Records from a data source
* * *

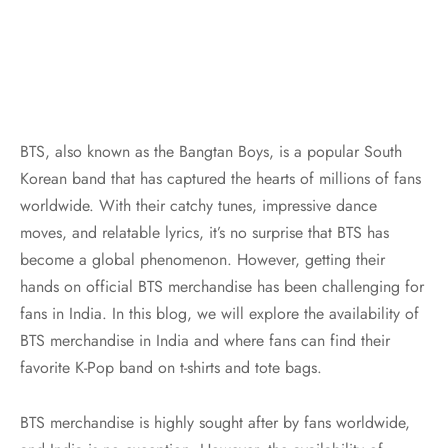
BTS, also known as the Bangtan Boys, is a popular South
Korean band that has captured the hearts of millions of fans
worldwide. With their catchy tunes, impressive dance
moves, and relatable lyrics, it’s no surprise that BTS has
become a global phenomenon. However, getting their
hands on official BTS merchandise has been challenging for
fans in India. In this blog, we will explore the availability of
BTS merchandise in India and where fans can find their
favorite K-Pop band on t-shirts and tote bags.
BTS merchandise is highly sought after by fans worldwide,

* * *

▶ Exercise brief: Leave the pictures out and reproduce each record exactly as written.

▶ Task solution:
BTS, also known as the Bangtan Boys, is a popular South
Korean band that has captured the hearts of millions of fans
worldwide. With their catchy tunes, impressive dance
moves, and relatable lyrics, it’s no surprise that BTS has
become a global phenomenon. However, getting their
hands on official BTS merchandise has been challenging for
fans in India. In this blog, we will explore the availability of
BTS merchandise in India and where fans can find their
favorite K-Pop band on t-shirts and tote bags.
BTS merchandise is highly sought after by fans worldwide,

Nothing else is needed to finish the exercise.